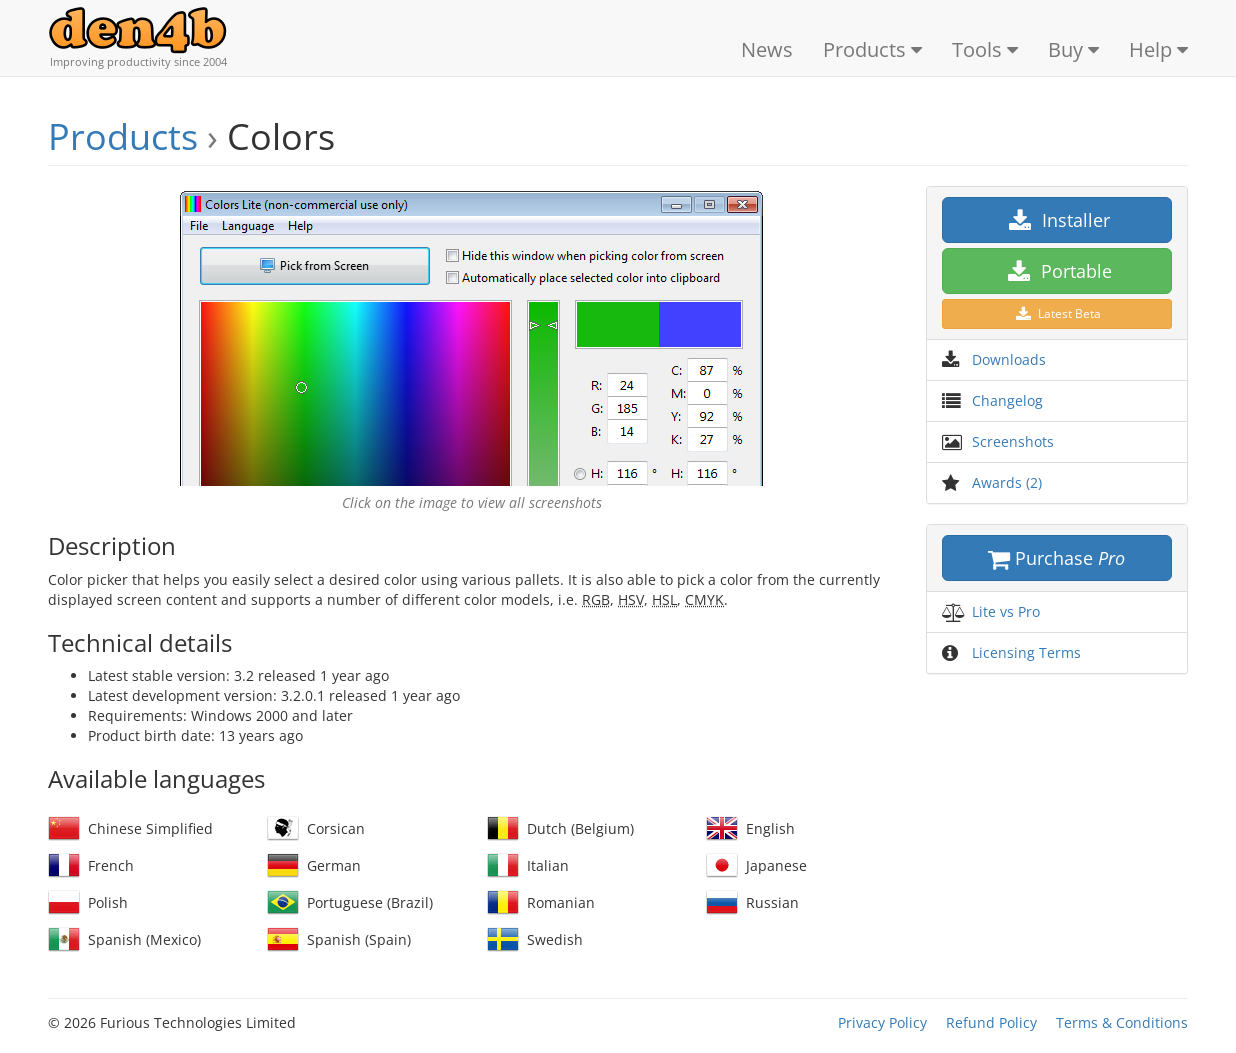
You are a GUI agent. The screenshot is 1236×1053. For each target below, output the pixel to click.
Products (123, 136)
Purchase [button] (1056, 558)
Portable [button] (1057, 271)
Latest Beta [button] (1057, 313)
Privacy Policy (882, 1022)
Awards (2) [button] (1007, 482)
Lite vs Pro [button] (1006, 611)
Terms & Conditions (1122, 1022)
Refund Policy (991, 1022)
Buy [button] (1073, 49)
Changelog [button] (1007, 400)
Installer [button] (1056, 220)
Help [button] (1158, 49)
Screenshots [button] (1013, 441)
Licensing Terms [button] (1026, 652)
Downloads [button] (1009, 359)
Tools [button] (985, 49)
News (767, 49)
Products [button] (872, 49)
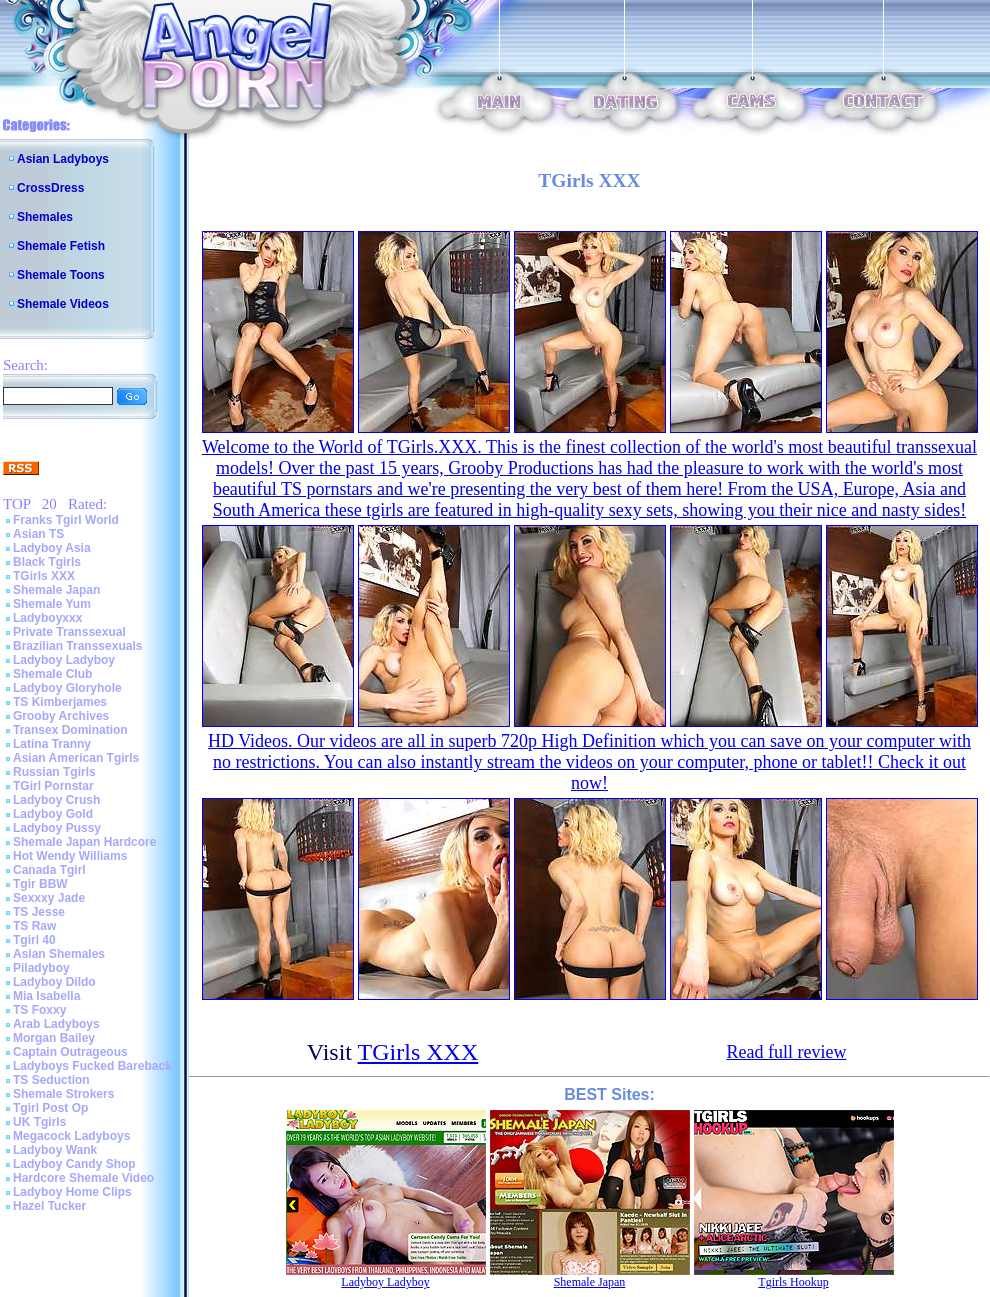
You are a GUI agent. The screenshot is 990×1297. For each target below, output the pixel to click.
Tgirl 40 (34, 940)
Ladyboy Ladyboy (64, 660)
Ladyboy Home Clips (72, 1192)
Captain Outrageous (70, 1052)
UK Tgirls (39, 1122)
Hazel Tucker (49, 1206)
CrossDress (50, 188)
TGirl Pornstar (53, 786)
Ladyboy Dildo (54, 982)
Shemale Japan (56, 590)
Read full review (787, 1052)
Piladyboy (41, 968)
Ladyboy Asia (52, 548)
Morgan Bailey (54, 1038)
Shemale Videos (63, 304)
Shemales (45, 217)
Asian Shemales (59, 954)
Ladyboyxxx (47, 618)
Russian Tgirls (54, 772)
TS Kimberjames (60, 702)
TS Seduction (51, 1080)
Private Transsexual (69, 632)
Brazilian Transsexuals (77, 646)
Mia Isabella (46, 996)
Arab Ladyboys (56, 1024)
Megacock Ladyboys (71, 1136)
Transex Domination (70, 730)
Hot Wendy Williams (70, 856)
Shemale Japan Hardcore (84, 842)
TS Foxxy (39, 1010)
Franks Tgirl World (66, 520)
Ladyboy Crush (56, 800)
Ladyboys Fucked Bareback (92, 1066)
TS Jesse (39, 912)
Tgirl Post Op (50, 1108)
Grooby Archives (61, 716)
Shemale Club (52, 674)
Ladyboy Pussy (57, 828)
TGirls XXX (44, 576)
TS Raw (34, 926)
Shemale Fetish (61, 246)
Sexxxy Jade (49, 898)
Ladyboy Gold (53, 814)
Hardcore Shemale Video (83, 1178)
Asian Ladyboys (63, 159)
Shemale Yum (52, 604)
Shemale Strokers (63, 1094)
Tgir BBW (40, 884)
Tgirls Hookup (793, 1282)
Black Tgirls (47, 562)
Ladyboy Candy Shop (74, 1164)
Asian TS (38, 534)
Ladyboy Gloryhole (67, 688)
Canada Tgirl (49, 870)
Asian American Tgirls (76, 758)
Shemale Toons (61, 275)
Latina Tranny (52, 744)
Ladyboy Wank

● Task to carry out:
In the listing above, find the line holding "TS Jesse (39, 912)" and the line holding "Black Tgirls (47, 562)", then output those two lines and every line between them exactly.

● Exercise response:
TS Jesse (39, 912)
Tgirl Post Op (50, 1108)
Grooby Archives (61, 716)
Shemale Club (52, 674)
Ladyboy Pussy (57, 828)
TGirls XXX (44, 576)
TS Raw (34, 926)
Shemale Fetish (61, 246)
Sexxxy Jade (49, 898)
Ladyboy Gold (53, 814)
Hardcore Shemale Video (83, 1178)
Asian Ladyboys (63, 159)
Shemale Yum (52, 604)
Shemale Strokers (63, 1094)
Tgir BBW (40, 884)
Tgirls Hookup (793, 1282)
Black Tgirls (47, 562)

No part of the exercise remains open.